━━━━━ Data for review
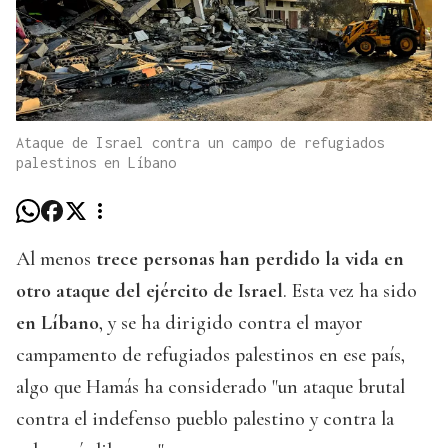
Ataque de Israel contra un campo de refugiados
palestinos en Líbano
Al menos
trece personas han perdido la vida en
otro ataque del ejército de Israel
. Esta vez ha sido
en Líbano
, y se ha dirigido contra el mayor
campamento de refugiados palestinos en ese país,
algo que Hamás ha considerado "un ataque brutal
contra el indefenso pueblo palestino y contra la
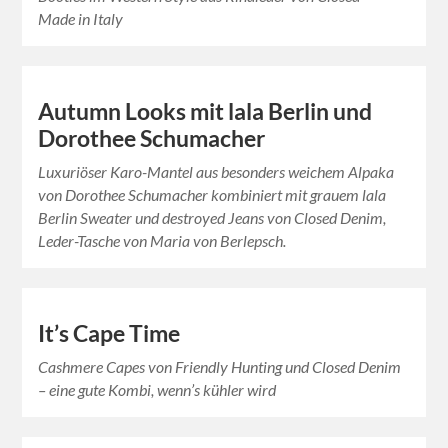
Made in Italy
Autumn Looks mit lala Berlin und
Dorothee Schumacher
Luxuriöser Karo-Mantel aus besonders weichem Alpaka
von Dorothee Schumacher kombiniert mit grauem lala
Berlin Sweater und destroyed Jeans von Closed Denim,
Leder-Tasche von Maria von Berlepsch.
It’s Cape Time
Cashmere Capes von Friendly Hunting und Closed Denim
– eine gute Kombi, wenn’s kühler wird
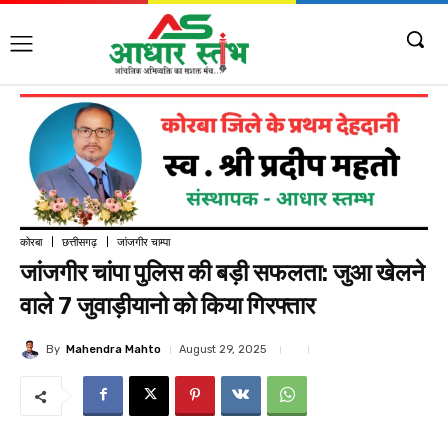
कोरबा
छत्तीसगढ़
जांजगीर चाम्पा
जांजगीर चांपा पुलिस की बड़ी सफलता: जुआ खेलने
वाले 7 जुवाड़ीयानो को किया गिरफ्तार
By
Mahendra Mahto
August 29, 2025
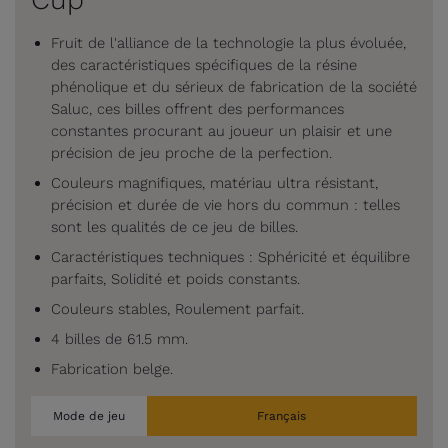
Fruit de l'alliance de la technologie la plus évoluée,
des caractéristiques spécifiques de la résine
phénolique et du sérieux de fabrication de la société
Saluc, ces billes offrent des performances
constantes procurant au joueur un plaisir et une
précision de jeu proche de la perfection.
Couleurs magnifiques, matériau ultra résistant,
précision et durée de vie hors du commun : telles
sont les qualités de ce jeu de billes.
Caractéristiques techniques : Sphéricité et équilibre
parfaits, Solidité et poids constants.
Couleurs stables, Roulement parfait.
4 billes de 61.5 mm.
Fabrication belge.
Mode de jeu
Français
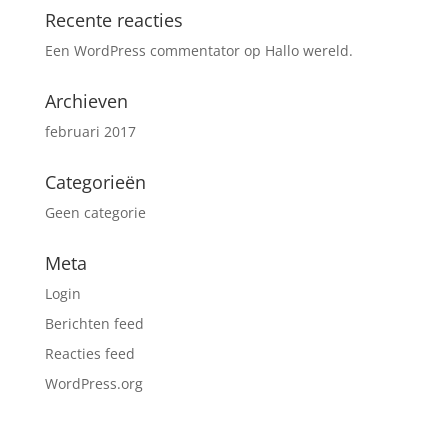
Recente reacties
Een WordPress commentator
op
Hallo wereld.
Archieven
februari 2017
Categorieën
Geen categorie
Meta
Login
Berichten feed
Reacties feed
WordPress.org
━━━━━━━━━━
━━━━━ Data for review
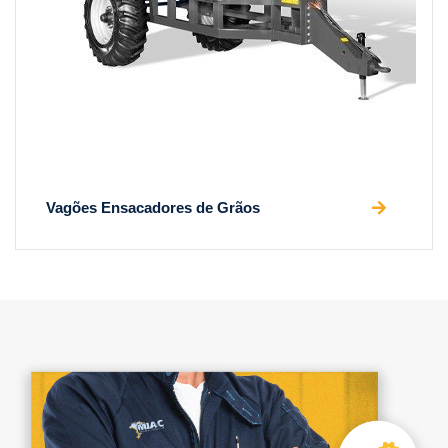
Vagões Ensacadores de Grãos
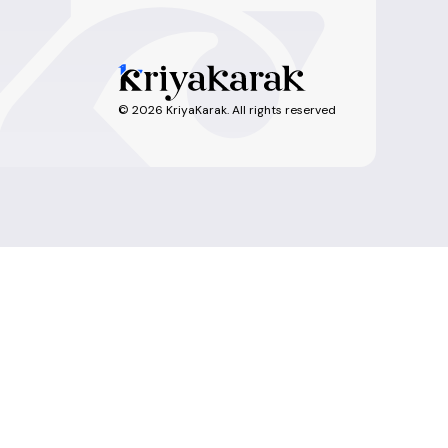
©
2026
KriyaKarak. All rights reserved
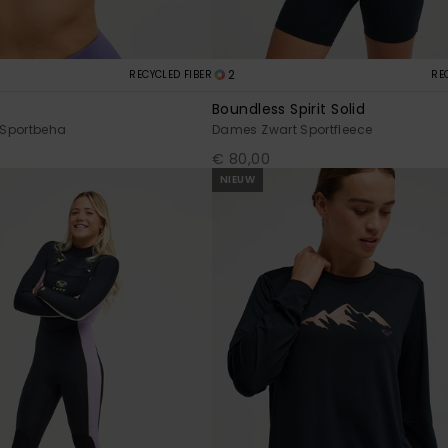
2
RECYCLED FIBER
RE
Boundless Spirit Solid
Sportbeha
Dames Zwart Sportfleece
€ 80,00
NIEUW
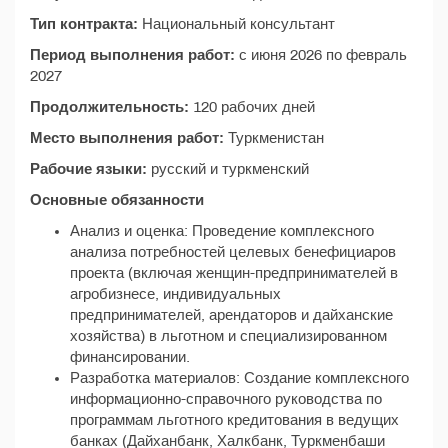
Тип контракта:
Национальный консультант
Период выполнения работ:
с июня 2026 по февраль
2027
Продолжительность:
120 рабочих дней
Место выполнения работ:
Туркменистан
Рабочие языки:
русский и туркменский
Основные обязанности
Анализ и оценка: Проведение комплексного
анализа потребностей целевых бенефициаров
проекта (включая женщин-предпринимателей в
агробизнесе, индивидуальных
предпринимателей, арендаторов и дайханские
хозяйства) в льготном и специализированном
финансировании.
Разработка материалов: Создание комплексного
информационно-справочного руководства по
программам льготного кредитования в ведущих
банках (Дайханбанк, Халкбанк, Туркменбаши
━━━━━━━━━━
What you should do:
Would you give again, exactly, the lines in the data above that run from the line containing "Made in Italy" to the line containing "Caractéristiques techniques : Sphéricité"? Include both ends and no pictures.

Solution to this problem:
Made in Italy
Autumn Looks mit lala Berlin und
Dorothee Schumacher
Luxuriöser Karo-Mantel aus besonders weichem Alpaka
von Dorothee Schumacher kombiniert mit grauem lala
Berlin Sweater und destroyed Jeans von Closed Denim,
Leder-Tasche von Maria von Berlepsch.
It’s Cape Time
Cashmere Capes von Friendly Hunting und Closed Denim
– eine gute Kombi, wenn’s kühler wird
कोरबा
छत्तीसगढ़
जांजगीर चाम्पा
जांजगीर चांपा पुलिस की बड़ी सफलता: जुआ खेलने
वाले 7 जुवाड़ीयानो को किया गिरफ्तार
By
Mahendra Mahto
August 29, 2025
Fruit de l'alliance de la technologie la plus évoluée,
des caractéristiques spécifiques de la résine
phénolique et du sérieux de fabrication de la société
Saluc, ces billes offrent des performances
constantes procurant au joueur un plaisir et une
précision de jeu proche de la perfection.
Couleurs magnifiques, matériau ultra résistant,
précision et durée de vie hors du commun : telles
sont les qualités de ce jeu de billes.
Caractéristiques techniques : Sphéricité et équilibre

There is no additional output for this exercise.